PROBLEM DESCRIPTION: Could you repeat the records below exactly, leaving out any pictures?
┌──
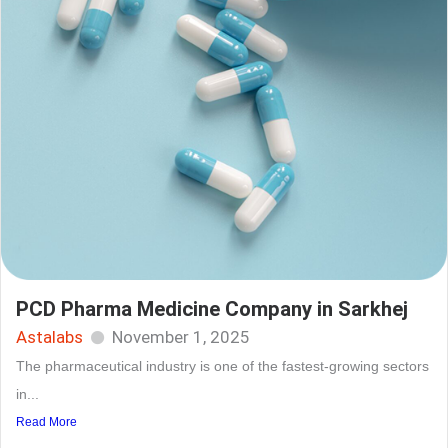
PCD Pharma Medicine Company in Sarkhej
Astalabs
November 1, 2025
The pharmaceutical industry is one of the fastest-growing sectors
in...
Read More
└──
RESULT:
PCD Pharma Medicine Company in Sarkhej
Astalabs
November 1, 2025
The pharmaceutical industry is one of the fastest-growing sectors
in...
Read More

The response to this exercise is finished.